I tried a repellant spray that was actually designed for deer and rabbits, but I thought it was worth a shot. The smell nearly knocked me down--it's made of rotten egg solids. The turkeys didn't mind it a bit; it turns out they have a very poor sense of smell. I went online and checked out various bird repellants. One, a strobe light, can't be used outdoors. Sirens and recordings of barking dogs and birds in distress seemed like something the birds would get used to and ignore. The propane cannon just sounded a bit too ambitious, besides being out of my price range.
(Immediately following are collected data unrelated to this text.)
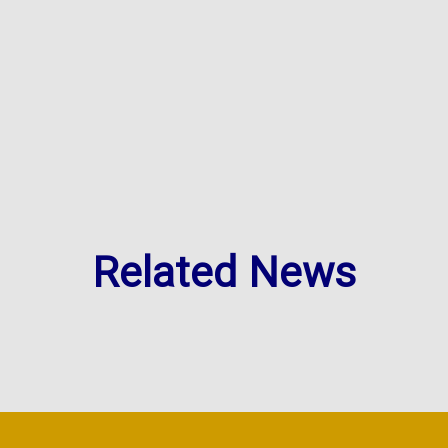
Related News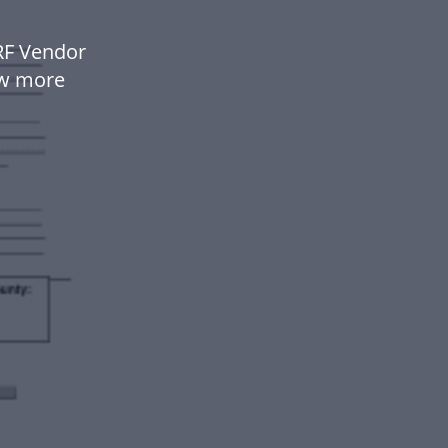
RF Vendor
ow more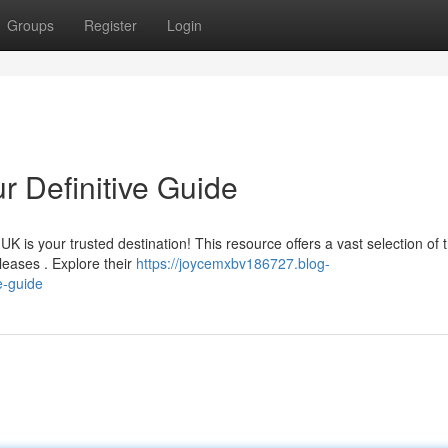
Groups
Register
Login
r Definitive Guide
is your trusted destination! This resource offers a vast selection of 
leases . Explore their
https://joycemxbv186727.blog-
e-guide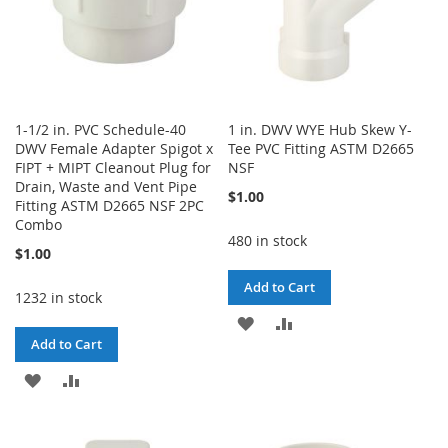
1-1/2 in. PVC Schedule-40
1 in. DWV WYE Hub Skew Y-
DWV Female Adapter Spigot x
Tee PVC Fitting ASTM D2665
FIPT + MIPT Cleanout Plug for
NSF
Drain, Waste and Vent Pipe
$1.00
Fitting ASTM D2665 NSF 2PC
Combo
480 in stock
$1.00
Add to Cart
1232 in stock
ADD
ADD
Add to Cart
TO
TO
ADD
ADD
WISH
COMPARE
TO
TO
LIST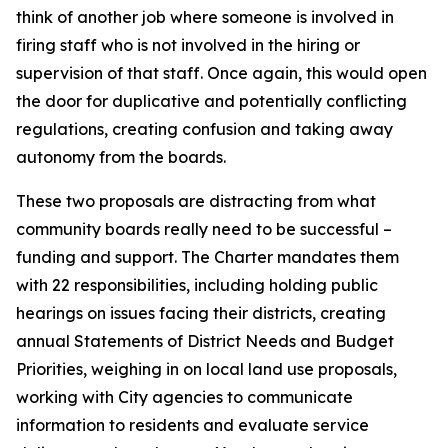
think of another job where someone is involved in
firing staff who is not involved in the hiring or
supervision of that staff. Once again, this would open
the door for duplicative and potentially conflicting
regulations, creating confusion and taking away
autonomy from the boards.
These two proposals are distracting from what
community boards really need to be successful –
funding and support. The Charter mandates them
with 22 responsibilities, including holding public
hearings on issues facing their districts, creating
annual Statements of District Needs and Budget
Priorities, weighing in on local land use proposals,
working with City agencies to communicate
information to residents and evaluate service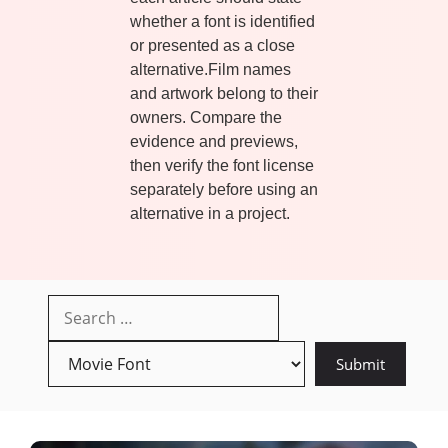
whether a font is identified
or presented as a close
alternative.Film names
and artwork belong to their
owners. Compare the
evidence and previews,
then verify the font license
separately before using an
alternative in a project.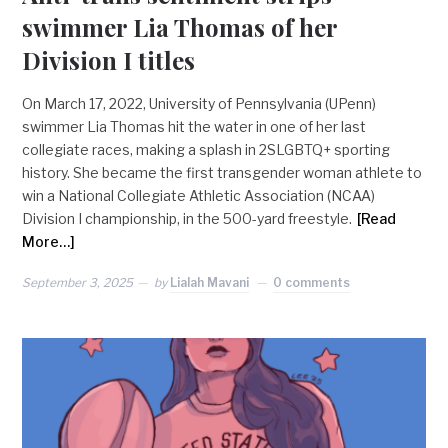
swimmer Lia Thomas of her
Division I titles
On March 17, 2022, University of Pennsylvania (UPenn)
swimmer Lia Thomas hit the water in one of her last
collegiate races, making a splash in 2SLGBTQ+ sporting
history. She became the first transgender woman athlete to
win a National Collegiate Athletic Association (NCAA)
Division I championship, in the 500-yard freestyle.
[Read
More…]
September 3, 2025
by
Lialah Mavani
0 comments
In the meantime, the turkeys were staging raids whenever they thought I wouldn't notice, sometimes twice a day. They kept tearing up the yard and I kept replacing everything, getting madder all the time. One day while gathering firewood, I was pleased to see that they weren't around. Maybe they're gone, I thought. Maybe they've moved on. As I bent down to pick up a piece of wood, I heard an odd sound from above. Straightening up, I looked up and saw a turkey about 30 feet up in the pine tree. All 13 of them were there, scattered among the trees, silently watching me from above. It hadn't occurred to me that wild turkeys could fly. I suddenly knew how Tippi Hedren felt in Hitchcock's "The Birds." I went back inside.
Vengence is Mine
I was finally rescued by another thing I knew nothing about: turkey hunting season! For five glorious weeks, Colorado's hunters were up in the mountains and out on the plains, hunting my feathered nemeses and bringing them down. I don't know how many of the 13 Turkosaurs made it through the season, but they stopped coming around. And when I sink my fork into a juicy turkey on Thanksgiving Day, it doesn't matter to me that it's a domestic bird and can't possibly have been one of the monsters that ran amok in my garden. I feel a gleeful, vengeful satisfaction. Take THAT, you feathered menace! The only good Turkosaur is a dead Turkosaur! With gravy.